(Beginning of Listed records)
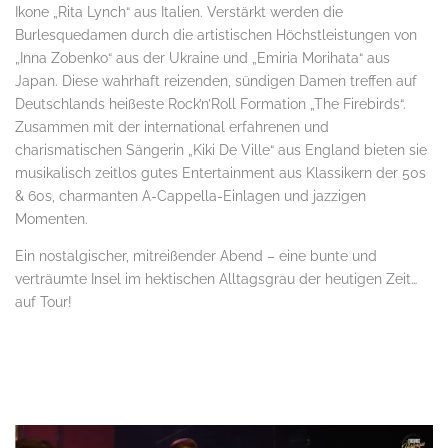
Ikone „Rita Lynch“ aus Italien. Verstärkt werden die
Burlesquedamen durch die artistischen Höchstleistungen von
„Inna Zobenko“ aus der Ukraine und „Emiria Morihata“ aus
Japan. Diese wahrhaft reizenden, sündigen Damen treffen auf
Deutschlands heißeste Rock’n’Roll Formation „The Firebirds“.
Zusammen mit der international erfahrenen und
charismatischen Sängerin „Kiki De Ville“ aus England bieten sie
musikalisch zeitlos gutes Entertainment aus Klassikern der 50s
& 60s, charmanten A-Cappella-Einlagen und jazzigen
Momenten.
Ein nostalgischer, mitreißender Abend – eine bunte und
verträumte Insel im hektischen Alltagsgrau der heutigen Zeit…
auf Tour!
.
.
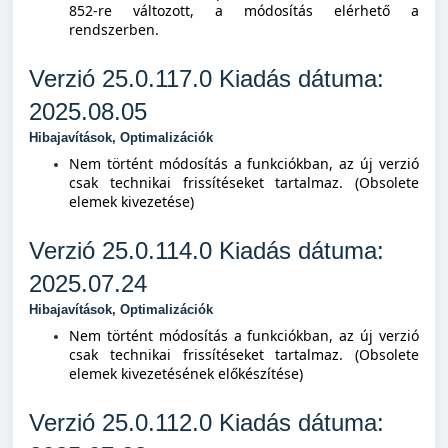
852-re változott, a módosítás elérhető a
rendszerben.
Verzió 25.0.117.0 Kiad
ás dátuma:
2025.08.05
Hibajavítások, Optimalizációk
Nem történt módosítás a funkciókban, az új verzió
csak technikai frissítéseket tartalmaz. (Obsolete
elemek kivezetése)
Verzió 25.0.114.0 Kiad
ás dátuma:
2025.07.24
Hibajavítások, Optimalizációk
Nem történt módosítás a funkciókban, az új verzió
csak technikai frissítéseket tartalmaz. (Obsolete
elemek kivezetésének előkészítése)
Verzió 25.0.112.0 Kiad
ás dátuma:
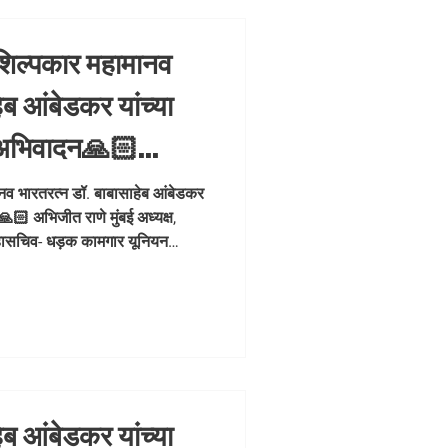
शिल्पकार महामानव
ेब आंबेडकर यांच्या
र अभिवादन🙏🏻
्यक्ष, भाजपा कामगार
नव भारतरत्न डॉ. बाबासाहेब आंबेडकर
🙏🏻 अभिजीत राणे मुंबई अध्यक्ष,
हासचिव- धड़क
हासचिव- धड़क कामगार यूनियन
 #drbabasahe
basaheb #Jayanti
ेब आंबेडकर यांच्या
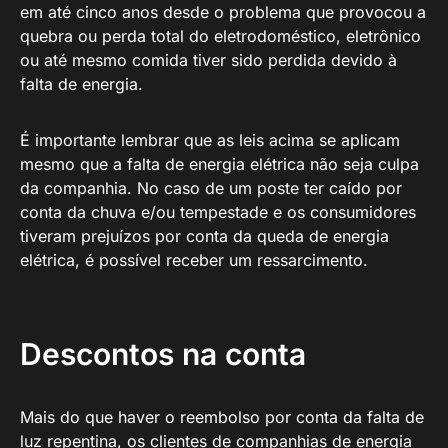
em até cinco anos desde o problema que provocou a
quebra ou perda total do eletrodoméstico, eletrônico
ou até mesmo comida tiver sido perdida devido à
falta de energia.
É importante lembrar que as leis acima se aplicam
mesmo que a falta de energia elétrica não seja culpa
da companhia. No caso de um poste ter caído por
conta da chuva e/ou tempestade e os consumidores
tiveram prejuízos por conta da queda de energia
elétrica, é possível receber um ressarcimento.
Descontos na conta
Mais do que haver o reembolso por conta da falta de
luz repentina, os clientes de companhias de energia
(End of Listed records)
Exercise details → To complete this exercise, repeat exactly the lines above from the one holding "basaheb #Jayanti" to the end of the listing, both included, and leave the pictures out.

Output of the exercise →
basaheb #Jayanti
ेब आंबेडकर यांच्या
em até cinco anos desde o problema que provocou a
quebra ou perda total do eletrodoméstico, eletrônico
ou até mesmo comida tiver sido perdida devido à
falta de energia.
É importante lembrar que as leis acima se aplicam
mesmo que a falta de energia elétrica não seja culpa
da companhia. No caso de um poste ter caído por
conta da chuva e/ou tempestade e os consumidores
tiveram prejuízos por conta da queda de energia
elétrica, é possível receber um ressarcimento.
Descontos na conta
Mais do que haver o reembolso por conta da falta de
luz repentina, os clientes de companhias de energia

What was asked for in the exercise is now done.